BANERJ é condenado
em primeira instância em causa movida pela ASSINAP
Antigo Banco Estadual do Rio de Janeiro - atual ITAÚ
- deverá pagar mais de R$ 10 mil a associado da ASSINAP
O associado Mário Marinho Villa, militar reformado, ganhou
em primeira instância o processo movido contra o Banco Banerj,
que foi vendido em 1997 ao Banco Itaú, portanto se tornando
responsável pela dívida. Mário decidiu processar
o Banerj através da ASSINAP por que se sentiu prejudicado e
discriminado por um gerente da agência onde tinha conta, no
município de São João de Meriti.
Ele era correntista da agência há mais de 30 anos, e
segundo o próprio Mário, nunca havia tido problemas,
até se deparar com um determinado gerente.
“Toda vez que eu precisava pegar um talão de cheque,
tinha que ficar implorando a este gerente ou então pegar talão
avulso no caixa eletrônico, pagando uma taxa. Eu argumentava
com ele que apesar de ter uma conta humilde, nunca havia voltado cheque
por não ter saldo bancário, mas não tinha jeito.
Por diversas vezes, só era liberado o cheque quando fazia uma
venda casada com um titulo de capitalização”,
relembra Mário.
Por se sentir prejudicado, o associado Mário resolveu ligar
para o “Disque-Reclamação” do banco denunciando
o ocorrido. Ao chegar à agência dias depois, o tal gerente
o tratou de forma descortês dizendo que foi advertido por causa
de sua queixa.
“A partir daí, passei a ser discriminado pela gerência”,
diz Mário, que começou a enfrentar dificuldades para
administrar sua conta.
“Antes, por diversas vezes, quando eu recebia cheques de terceiros
que voltavam, só precisava ligar para o banco pedindo a reapresentação,
que faziam imediatamente. Após o 'Disque-Reclamação',
eu pedia para reapresentar os cheques e a resposta era que eu precisava
ir pessoalmente, por que eram as regras do banco”, conta.

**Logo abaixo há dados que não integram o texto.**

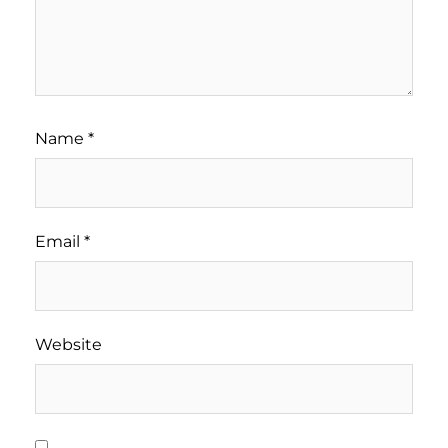
Name
*
Email
*
Website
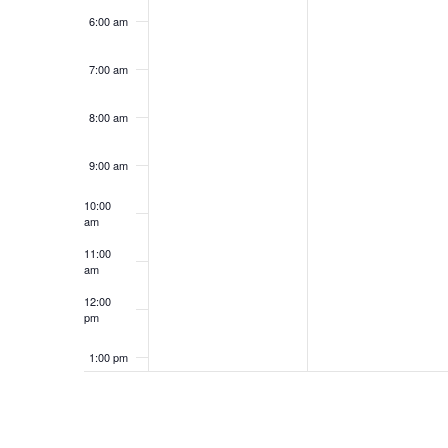
6:00 am
7:00 am
8:00 am
9:00 am
10:00
am
11:00
am
12:00
pm
1:00 pm
2:00 pm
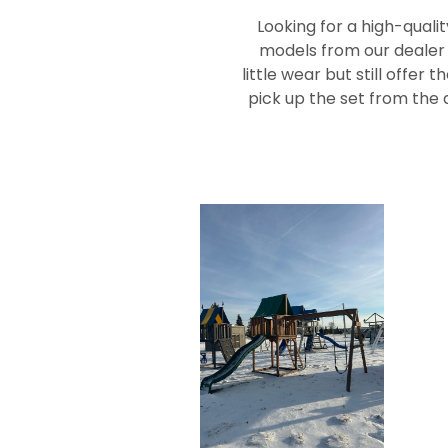
Looking for a high-quali
models from our dealer l
little wear but still offer
pick up the set from the d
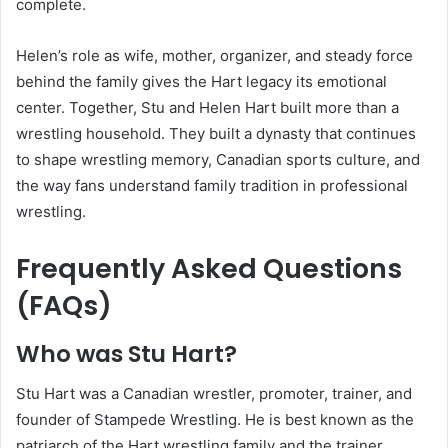
complete.
Helen’s role as wife, mother, organizer, and steady force
behind the family gives the Hart legacy its emotional
center. Together, Stu and Helen Hart built more than a
wrestling household. They built a dynasty that continues
to shape wrestling memory, Canadian sports culture, and
the way fans understand family tradition in professional
wrestling.
Frequently Asked Questions
(FAQs)
Who was Stu Hart?
Stu Hart was a Canadian wrestler, promoter, trainer, and
founder of Stampede Wrestling. He is best known as the
patriarch of the Hart wrestling family and the trainer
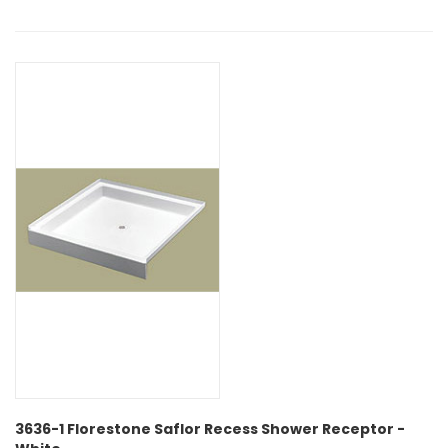
3636-1 Florestone Saflor Recess Shower Receptor -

Os problemas não pararam por aí. Mário também
tentou abrir uma conta conjunta com sua mulher e também não
conseguiu por causa da série de obstáculos apresentados
pelo gerente.
Cheques devolvidos e desmoralização
com credores
Mas o pior aconteceu quando Mário, no giro
de suas atividades comerciais, emitiu três cheques no valor
R$ 3 mil (três mil reais), todos para a mesma data. O gerente
simplesmente não pagou os cheques, alegando que pensou que
o correntista Mário havia sido seqüestrado.
“Este pensamento não se justifica, pois a agência
possui três telefones de contato meus e não ligou para
nenhum. Já que ele pensou que eu havia sido seqüestrado,
por que não ligou? Além de tudo, foi omisso. Acabei
ficando desmoralizado com meus credores”, diz, indignado.
O que mais causou estranheza foi o fato deste mesmo gerente ter pago
alguns dias atrás um cheque assinado por Mário, no valor
de R$ 15 mil (quinze mil reais).
“A justificativa de seqüestro não procedia. Como
ele pagou dias antes um cheque com a mesma assinatura e com valor
cinco vezes maior?”, questiona.
A ASSINAP entrou com uma ação de indenização
na Comarca de Marica, que determinou em primeira instância o
pagamento de R$ 10.500, 00 (dez mil e quinhentos reais). O banco recorreu.
De acordo com advogados da ASSINAP, “a conduta do banco foi
abusiva, ilegal e violou frontalmente os direitos e princípios
consagrados no Código de Defesa do Consumidor”.